Tay Louis, Huang Qiming, Vermunt Jeroen K
Purdue University, West Lafayette, IN, USA.
Tilburg University, Tilburg, Netherlands.
Educ Psychol Meas. 2016 Feb;76(1):22-42. doi: 10.1177/0013164415579488. Epub 2015 Apr 6.
In large-scale testing, the use of multigroup approaches is limited for assessing differential item functioning (DIF) across multiple variables as DIF is examined for each variable separately. In contrast, the item response theory with covariate (IRT-C) procedure can be used to examine DIF across multiple variables (covariates) simultaneously. To assess the utility of the IRT-C procedure, we conducted a simulation study. Using SAT data for realistic parameters, uniform DIF on three covariates were simulated: gender (dichotomous), race/ethnicity (categorical), and income (continuous). Simulations were conducted across several conditions: two test lengths (14 items, 21 items), four sample sizes (5,000, 10,000, 20,000, 40,000), and two DIF effect sizes (medium, large). It was found that the IRT-C procedure could accurately recover the latent means and the three-parameter logistic model parameters well with a substantial sample size of 20,000. There was good control of Type I error rates to the nominal rates across the sample sizes.
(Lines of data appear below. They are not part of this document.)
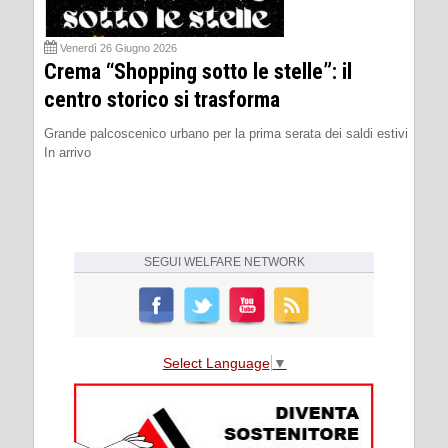
Venerdì 26 Giugno 2026
Crema “Shopping sotto le stelle”: il
centro storico si trasforma
Grande palcoscenico urbano per la prima serata dei saldi estivi
In arrivo
SEGUI
WELFARE NETWORK
Select Language
▼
Good power to detect DIF across all covariates (>.80) was observed when the sample size was 20,000 for large DIF effect size and 40,000 for medium DIF effect size. Practical implications for the use of the IRT-C procedure are discussed.
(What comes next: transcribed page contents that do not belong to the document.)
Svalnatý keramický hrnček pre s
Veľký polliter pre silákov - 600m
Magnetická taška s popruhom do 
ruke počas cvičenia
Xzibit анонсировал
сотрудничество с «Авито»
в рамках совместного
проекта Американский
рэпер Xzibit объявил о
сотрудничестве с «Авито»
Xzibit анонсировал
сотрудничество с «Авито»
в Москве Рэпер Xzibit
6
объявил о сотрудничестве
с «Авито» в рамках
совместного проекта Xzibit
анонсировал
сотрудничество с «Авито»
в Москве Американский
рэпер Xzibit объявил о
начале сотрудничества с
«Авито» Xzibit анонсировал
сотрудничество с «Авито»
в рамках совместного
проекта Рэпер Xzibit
在大规模测试中,多组方法在评估多个变量的项目功能差异(DIF)方面存在局限性,因为DIF是针对每个变量分别进行检验的。相比之下,带协变量的项目反应理论(IRT-C)程序可用于同时检验多个变量(协变量)的DIF。为了评估IRT-C程序的效用,我们进行了一项模拟研究。使用SAT数据的实际参数,模拟了三个协变量上的均匀DIF:性别(二分变量)、种族/民族(分类变量)和收入(连续变量)。在几种条件下进行了模拟:两种测试长度(14个项目、21个项目)、四个样本量(5000、10000、20000、40000)和两种DIF效应大小(中等、大)。结果发现,在样本量达到20000时,IRT-C程序能够很好地准确恢复潜在均值和三参数逻辑模型参数。在所有样本量下,第一类错误率都能很好地控制在名义水平。当大DIF效应大小的样本量为20000且中等DIF效应大小的样本量为40000时,观察到在所有协变量上检测DIF的能力良好(>.80)。本文还讨论了IRT-C程序使用的实际意义。